There is no ‘school’ of Klee, he is unique. His art should ‘be read like poems, or listened to like pieces of music’ wrote the critic Georg Schmidt. They can be appreciated for their sound, and for their pure visual appeal; but also for the theory that lies behind. They are based on a ‘perfectly definite melody of colour’ and form. Klee loved Bach and Mozart, and his art mirrored the fusion of these two masters, the fusion of ‘art and intuition… where formal discipline is so miraculously wedded to fantasy and grace’ (J-E Muller).

Born in 1879, Klee was raised in Bern, the son of musicians (and was a gifted violinist himself).
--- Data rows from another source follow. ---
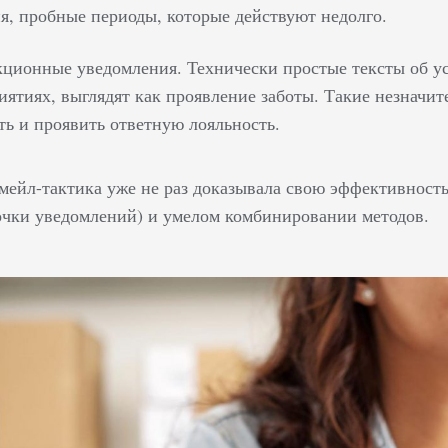
я, пробные периоды, которые действуют недолго.
кционные уведомления. Технически простые тексты об 
иятиях, выглядят как проявление заботы. Такие незначи
ть и проявить ответную лояльность.
мейл-тактика уже не раз доказывала свою эффективност
очки уведомлений) и умелом комбинировании методов.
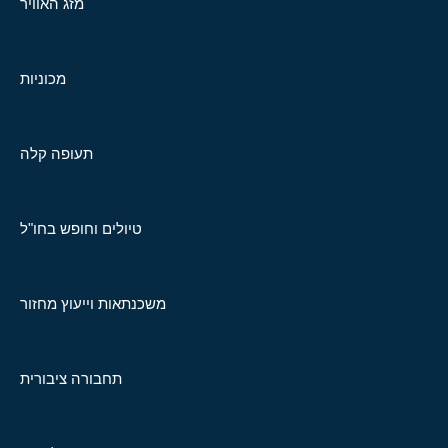
מזג האוויר
מכוניות
תעופה קלה
טיולים וחופש בחו"ל
משכנתאות וייעוץ מחזור
תחבורה ציבורית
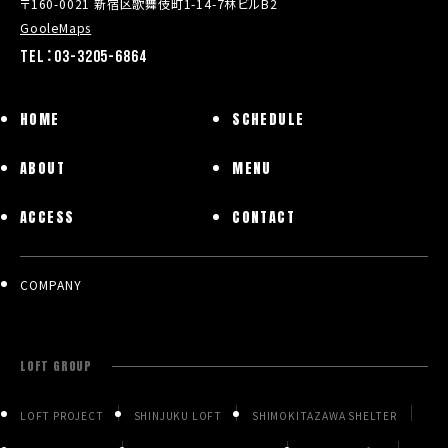
〒160-0021 新宿区歌舞伎町1-14-7林ビルB2
GooleMaps
TEL：03-3205-6864
HOME
SCHEDULE
ABOUT
MENU
ACCESS
CONTACT
COMPANY
LOFT GROUP
LOFT PROJECT
SHINJUKU LOFT
SHIMOKITAZAWA SHELTER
He studied art in Munich, settling there in 1906. In 1911 he met the artists August Macke, Vasily Kandinsky and Franz Marc, who included him (1912) in their movement’s almanac Der Blaue Reiter and their second exhibition. They believed that visual art and music were connected, that art should express spiritual truths. They also believed in the symbolic associations of colour and in an intuitive approach to painting. They were inspired by medieval art, and – prompted by Cubism and Fauvism – the contemporary move towards abstraction.
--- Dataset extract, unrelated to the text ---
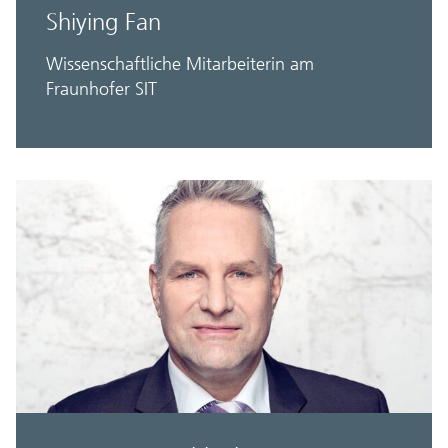
Shiying Fan
Wissenschaftliche Mitarbeiterin am
Fraunhofer SIT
Having worked mostly in monochrome, a trip to Tunisia in 1914, with Macke and the Swiss painter Louis Moilliet, changed his palette forever: he began working with colour, and absorbed recent developments in non-figurative art. ‘Colour has taken possession of me… Colour and I are one. I am a painter.’ He searched for a ‘style which connects drawing and the realm of colour.’ In Paris he was stunned by the Post-Impressionists, by Cézanne and Van Gogh. ‘Permit me to be scared stiff’ he said, after seeing Van Gogh’s paintings. Klee learnt how colour, and simplified or distorted drawing, could express emotion. But his line always flows, and is key. ‘A drawing is simply a line going for a walk.’

He was opposed to naturalism, but never to nature. ‘See how a butterfly becomes a butterfly… learn to be as rich and versatile and original as nature itself.’ 
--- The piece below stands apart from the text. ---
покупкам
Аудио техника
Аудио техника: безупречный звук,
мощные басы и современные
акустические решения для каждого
His work, often quite small, has a lyricism and wit and playfulness rare in ‘serious art’. Klee sought simple means of expression, not through ‘primitive’ sculpture, the source of Picasso’s inspiration (whom Klee admired), but children’s drawings, and those of the insane. He loved the spontaneous expressions of Giotto. 

He served in the German army from 1916 to 1918, but never saw action. The deaths of Macke and Marc in battle affected him deeply and he created a series of prints on war themes. Luckily for Klee, Germany, in an unlikely mood of enlightenment, sought to protect her surviving artists from the perils of the trenches, and Klee was given a cushy clerical job. 

Klee taught at the Bauhaus from 1921 to 1931, where he revelled in competing theories and arguments (particularly with Kandinsky and Mondrian) because ‘the result is achievement’. He taught briefly at Dusseldorf Academy (1931-33) until a Nazi journal called him ‘a typical Galician Jew’ (he was neither); he saw the evil of Hitler and left for Switzerland. In Munich in 1937, the Nazis displayed 17 of Klee’s pictures in their exhibition of ‘Degenerate Art’ (and seized 102 works in public collections). His last works used heavier lines and geometric forms with a few large blocks of colour. Colours alternate between bright and sombre, as death (from scleroderma) loomed. He died in Bern in 1940. His epitaph includes these enigmatic words – ‘I cannot be grasped in the here and now / For my dwelling place is as much among the dead / As the yet unborn.’ Klee’s art is the boundary between the visible and the invisible, between the finished shape and the formation. 

Above all, Klee was concerned with bringing order to movement. Perhaps his best loved pictures are those consisting of squares and coloured panels, where geometric shapes are graded in tone or colour, and flow like animation. Art is a process of reduction. Klee simplified, but his was an intentional naivety. He inspired us to look and to feel. He wrote that: ‘Art does not reproduce what we see. It makes us see.’